In Silico Analysis of ACE Inhibitory Peptides from Chloroplast Proteins of Red Alga Grateloupia asiatica.

Abstract

Inhibition of angiotensin I-converting enzyme (ACE) is one of the key factors to repress high blood pressure. Although many studies have been reported that seaweed protein hydrolysates showed the ACE inhibitory activity, the comprehensive understanding of the relationship was still unclear. In this study, we employed chloroplast genome for in silico analysis and compared it with in vitro experiments. We first extracted water-soluble proteins (WSP) from red alga Grateloupia asiatica, which contained mainly PE, PC, APC, and Rbc, and prepared WSP hydrolysate by thermolysin, resulting that the hydrolysate showed ACE inhibitory activity.
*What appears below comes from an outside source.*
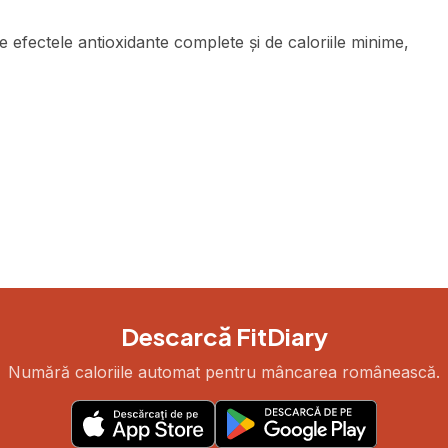
efectele antioxidante complete și de caloriile minime,
Descarcă FitDiary
Numără caloriile automat pentru mâncarea românească.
Then, we determined the complete chloroplast genome of G. asiatica (187,518bp: 206 protein-coding genes, 29 tRNA, and 3 rRNA) and clarified the amino acid sequences of main WSP, i.e., phycobiliproteins and Rubisco, to perform in silico analysis. Consequently, 190 potential ACE inhibitory peptides existed in the main WSP sequences, and 21 peptides were obtained by in silico thermolysin digestion. By comparing in vitro and in silico analyses, in vitro ACE inhibitory activity was correlated to the IC50 value from in silico digestion. Therefore, in silico approach provides insight into the comprehensive understanding of the potential bioactive peptides from seaweed proteins.